Typical 10-year conditions, not a forecast. Water temperature and the wetsuit ruling are set on race morning — check the IRONMAN race guide →
Worlds qualification — slots TBAsee who qualified →Focus on arriving calm and seeded so you’re not forced to surge in the first minutes. Get a quick warm-up in the water (or just before) that matches race effort—short easy strokes into a few controlled build intervals. At the start, take your first strokes efficiently and find clean water quickly; if you’re in contact, prioritize rhythm over power and avoid sprinting out of the gate. Once you’re approaching the last portion, settle into a sustainable cadence so you can stand up and transition without feeling “empty.”

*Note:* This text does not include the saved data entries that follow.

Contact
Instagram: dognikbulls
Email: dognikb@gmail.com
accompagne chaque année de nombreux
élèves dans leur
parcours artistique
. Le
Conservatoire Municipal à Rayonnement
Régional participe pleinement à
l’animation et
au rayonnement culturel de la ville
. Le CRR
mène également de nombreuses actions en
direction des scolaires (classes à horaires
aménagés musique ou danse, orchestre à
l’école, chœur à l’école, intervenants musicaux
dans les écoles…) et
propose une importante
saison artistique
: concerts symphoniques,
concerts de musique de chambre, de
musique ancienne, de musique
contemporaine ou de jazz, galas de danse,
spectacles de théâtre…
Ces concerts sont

Your swim is 1916m in freshwater, with water temperature varying, so treat the opening stretch as a temperature-and-rhythm acclimation. The course is designed for a fast day, but river/lake conditions can change how straight you swim—aim to keep your line consistent and use small course corrections rather than big sidesteps. With the overall day set up as moderate heat, you’ll want to avoid overshooting early; instead, keep strokes smooth and breathing steady so you can transition effectively. Fuel during the swim typically isn’t a primary target—use this leg to save your stomach for the bike and run.

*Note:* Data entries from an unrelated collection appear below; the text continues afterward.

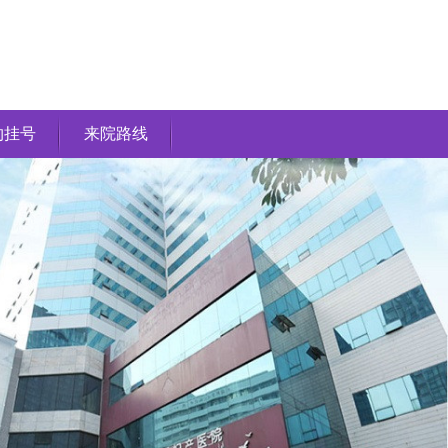
约挂号
来院路线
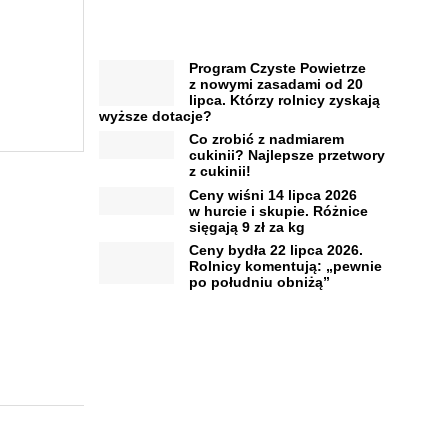
Program Czyste Powietrze
z nowymi zasadami od 20
lipca. Którzy rolnicy zyskają
wyższe dotacje?
Co zrobić z nadmiarem
cukinii? Najlepsze przetwory
z cukinii!
Ceny wiśni 14 lipca 2026
w hurcie i skupie. Różnice
sięgają 9 zł za kg
Ceny bydła 22 lipca 2026.
Rolnicy komentują: „pewnie
po południu obniżą”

Finish with a controlled last segment, staying focused on efficient positioning and a clean exit. Plan your transition so you can move straight into bike power without wrestling with gear—speed comes from preparation, not from panicking at the end.
Your T1 should be efficient and calm: get your wet-to-dry rhythm, secure everything before you fully commit, and do a brief sanity-check that your bike fit and shoes are ready to lock in immediately. Off the mount, focus on smooth cadence and controlled acceleration for the first few minutes—flat/fast courses punish sudden spikes. Use the early kilometers to settle your breathing and lock into your fueling schedule so you’re not behind once the ride fully gets going.
You’ll cover 89.2km with 142m of elevation gain on a flat/fast profile, so the bike will feel strong and “easy” early—resist the temptation to chase speed. Wind is 4.6 m/s from the SW, so expect most of the ride to include some crosswind/headwind components that can push you off your line; keep a steady position and make small steering corrections rather than reacting to every gust. In moderate heat, prioritize consistent sipping and planned intake—your target is about 90g carbs, 750mg sodium, and 650ml fluid per hour, spread across the ride. Use the flatter terrain to hold steady power and cadence, and take fueling opportunities even if the pace feels good; staying ahead on carbs and fluid is what keeps your run from slipping later.
As you approach the end of the bike, start to mentally switch from “time-trial pace” to “run-prep legs.” Aim for controlled power on the final stretch rather than a big hero effort—your goal is to leave transition with enough comfort to start fast on the run without cramping or nausea.
Your T2 is where your legs tell the truth. Expect the first 1–2km to feel stiff as the flat/fast run begins after a steady bike; keep strides controlled and let turnover build naturally. Get your first drink/aid intake rolling early so you don’t chase hydration later. Mentally decide what you’ll do if the wind picks up or if you feel good early—your plan should keep effort steady rather than spiking.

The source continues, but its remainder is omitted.